Top of Data to examine

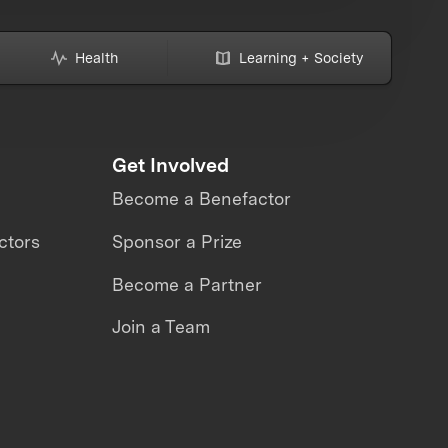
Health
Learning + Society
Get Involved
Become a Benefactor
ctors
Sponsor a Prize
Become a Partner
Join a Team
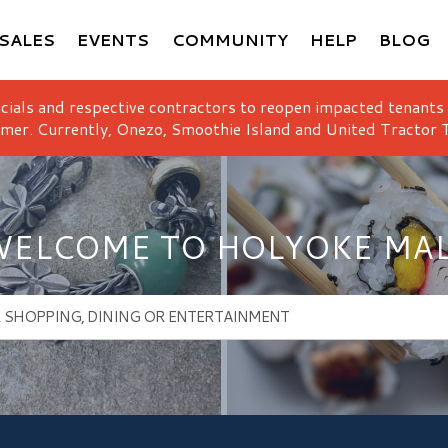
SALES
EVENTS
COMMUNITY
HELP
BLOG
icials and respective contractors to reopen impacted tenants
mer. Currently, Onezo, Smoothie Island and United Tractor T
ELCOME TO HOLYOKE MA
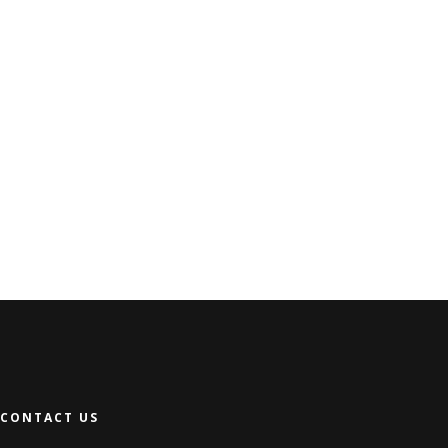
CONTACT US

Bottom of Data to examine

• _What you are asked to do_: Output the records above exactly, omitting the pictures.

• _Expected output_:
Health
Learning + Society
Get Involved
Become a Benefactor
ctors
Sponsor a Prize
Become a Partner
Join a Team
SALES
EVENTS
COMMUNITY
HELP
BLOG
icials and respective contractors to reopen impacted tenants
mer. Currently, Onezo, Smoothie Island and United Tractor T
ELCOME TO HOLYOKE MA
CONTACT US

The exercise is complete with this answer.